Nested sampling¶

Nested sampling is a method for Bayesian evidence quantification that was developed by J. Skilling [Ski06]. We won’t look in detail at the nested sampling algorithm, however for the interested reader I suggest taking a look at the textbook published by D. S. Sivia and J. Skilling [Siv05] and the background section of the dynesty package. Instead, this section will focus on using the dynesty package to quantify the two models mentioned previously. Then the next section will allow you to apply this method to the interpretation of some neutron reflectometry data.

Firstly, let’s get the data and models back.

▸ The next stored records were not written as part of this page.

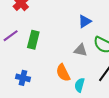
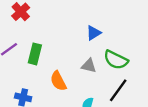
orange semicircle: (63, 73) -> (58, 81), moved

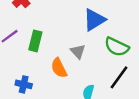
blue triangle: (94, 33) -> (94, 20), size x1.5
gray triangle: (89, 66) -> (78, 52), moved, turned 35

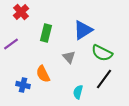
green rectangle: (35, 41) -> (46, 33), moved
orange semicircle: (59, 68) -> (43, 74), moved

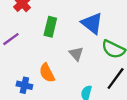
blue triangle: (83, 30) -> (92, 23), turned -50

x, y, yerr = np.loadtxt('nested.txt', unpack=True)
plt.errorbar(x, y, yerr, marker='o', ls='')
plt.xlabel('x')
plt.ylabel('y') 
plt.show()

The potential models are either linear or quadratic:

\(y = m x + c \)
\(y = ax^2 + bx + c\)

def model1(x, m, c):
    return m * x + c

def model2(x, a, b, c):
    return a * x ** 2 + b * x + c

Now we need to create function that will return the log-likelihood for a model and a given set of parameters.

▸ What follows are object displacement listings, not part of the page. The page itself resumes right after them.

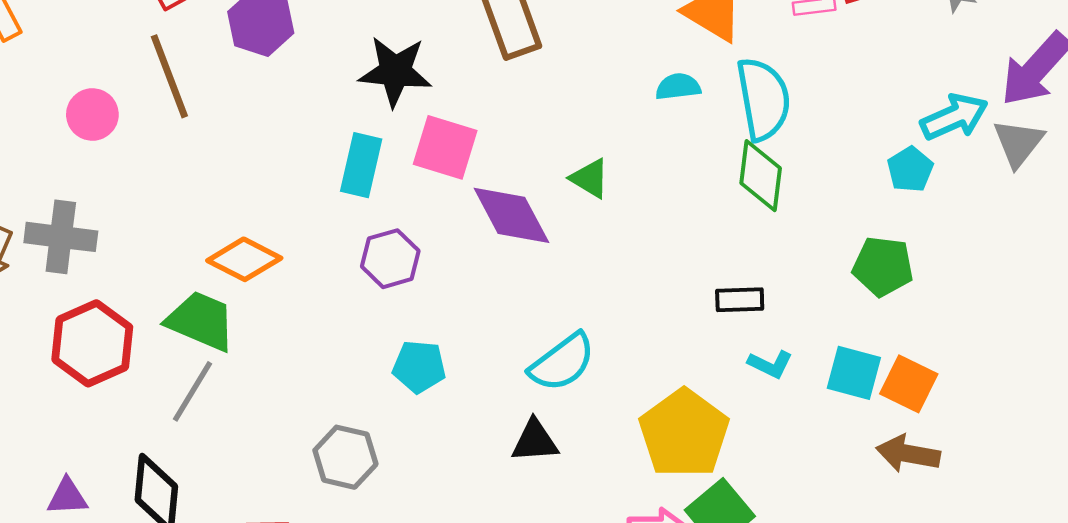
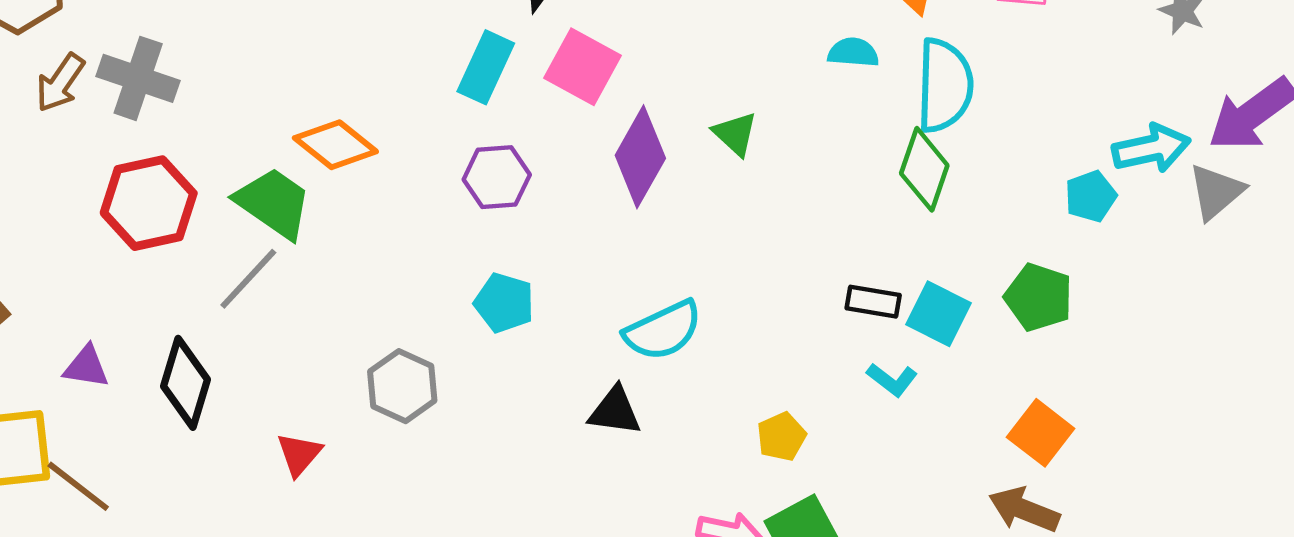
purple diamond: (511, 215) -> (640, 157), turned 46
cyan square: (854, 373) -> (939, 314), moved
yellow pentagon: (684, 433) -> (781, 437), size x0.5

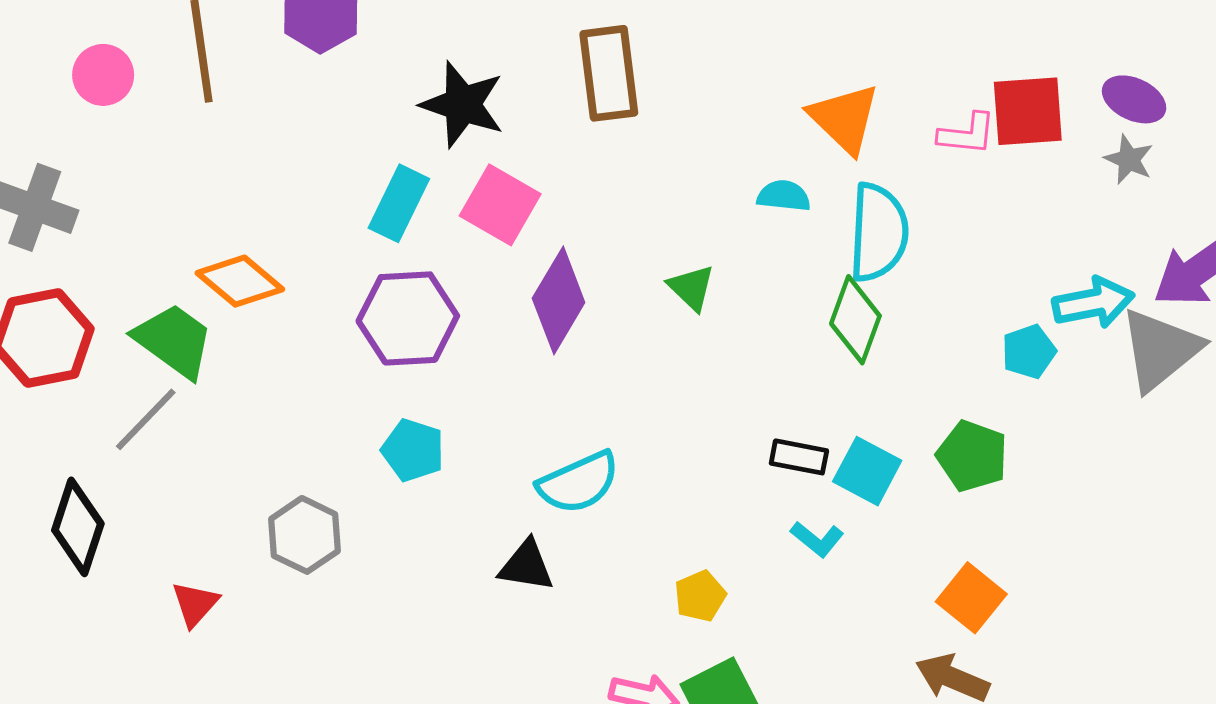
green triangle: (735, 134) -> (691, 288), moved
purple hexagon: (497, 177) -> (408, 318), size x1.4
gray triangle: (1216, 192) -> (1160, 349), size x1.4

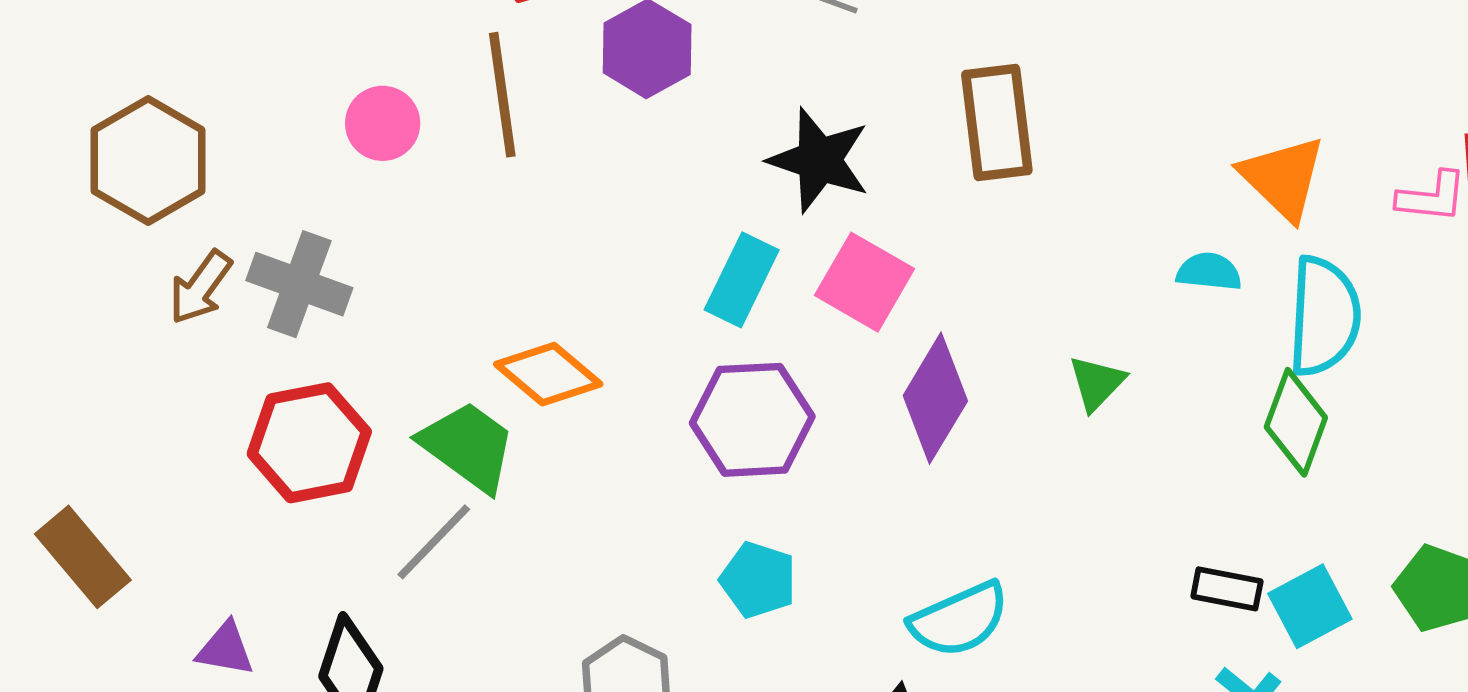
green triangle: (691, 288) -> (1097, 383), turned 30
cyan square: (867, 471) -> (1310, 606), turned 34

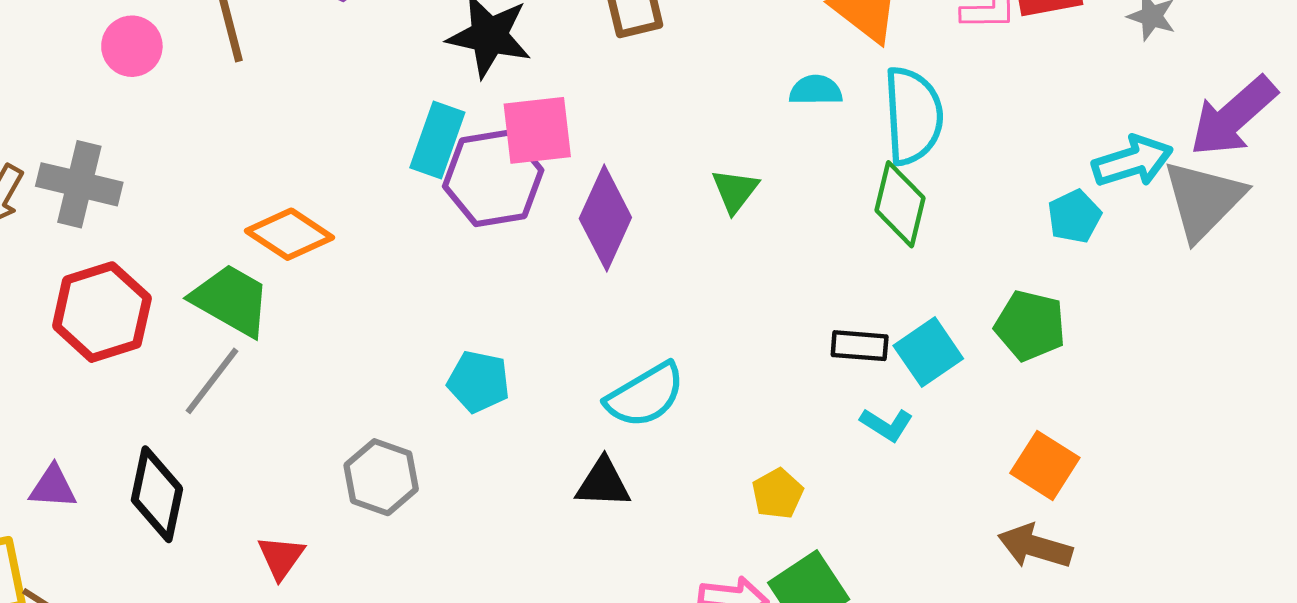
pink square: (864, 282) -> (537, 130), turned -30
purple hexagon: (752, 420) -> (493, 178), moved

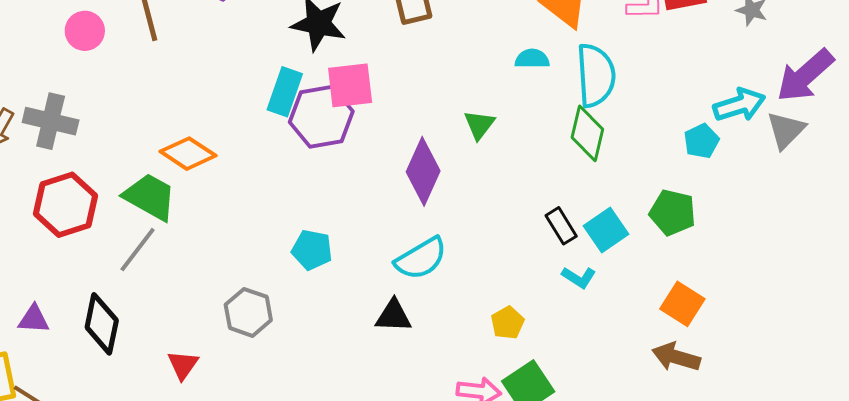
gray triangle: (1204, 200) -> (786, 130), size x0.7
purple diamond: (605, 218) -> (423, 171), moved
black rectangle: (860, 346) -> (561, 226), turned 54

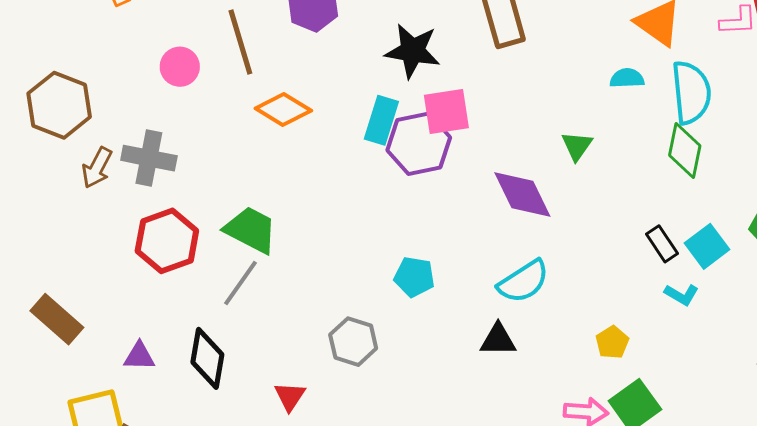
orange diamond: (188, 154) -> (283, 109), moved
purple diamond: (423, 171) -> (522, 195), turned -48

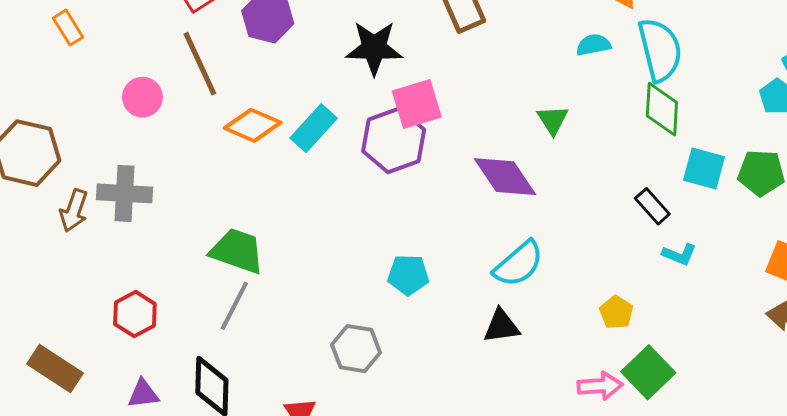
cyan rectangle: (381, 120) -> (314, 128), moved, turned 33
red hexagon: (167, 241) -> (135, 314), moved, size x0.7
cyan square: (707, 246) -> (704, 168), moved, turned -30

def loglike(p, x, y, yerr, model):
    return -0.5 * np.sum(np.square((y - model(x, *p)) / yerr) + np.log(2 * np.pi * yerr))

Since the determination of the evidence is the integral of the likelihood and the prior for each parameter, we must define these. These must be bounded integrals, i.e. they cannot start or end at infinity. For this example, uninformative priors (where all values within the bounds are equally likely) where used. These are defined within the prior transform function below.

def pt_model1(u): 
    """
    The prior transform for model one, 
    where 0<=m<10 and -5<=c<5.
    
    Args:
        u (array_like): Object to be transformed.
    
    Returns:
        (array_like): Priors.
    """
    x = np.array(u)
    x[0] = uniform.ppf(u[0], 0, 10)
    x[1] = uniform.ppf(u[1], -5, 5)
    return x 

def pt_model2(u): 
    """
    The prior transform for model two, 
    where 0<=a<1, 0<=b<10, and 0<=c<5.
    
    Args:
        u (array_like): Object to be transformed.
    
    Returns:
        (array_like): Priors.
    """
    x = np.array(u)
    x[0] = uniform.ppf(u[0], 0, 1)
    x[1] = uniform.ppf(u[1], 0, 10)
    x[2] = uniform.ppf(u[2], 0, 5)
    return x 

We can then set up the NestedSampler-class objects. Note that because the loglike arguments are not just the parameters being evaluated then we must include the additional arguments in the logl_args keyword argument. Below, we set up the sampler for each of the two models.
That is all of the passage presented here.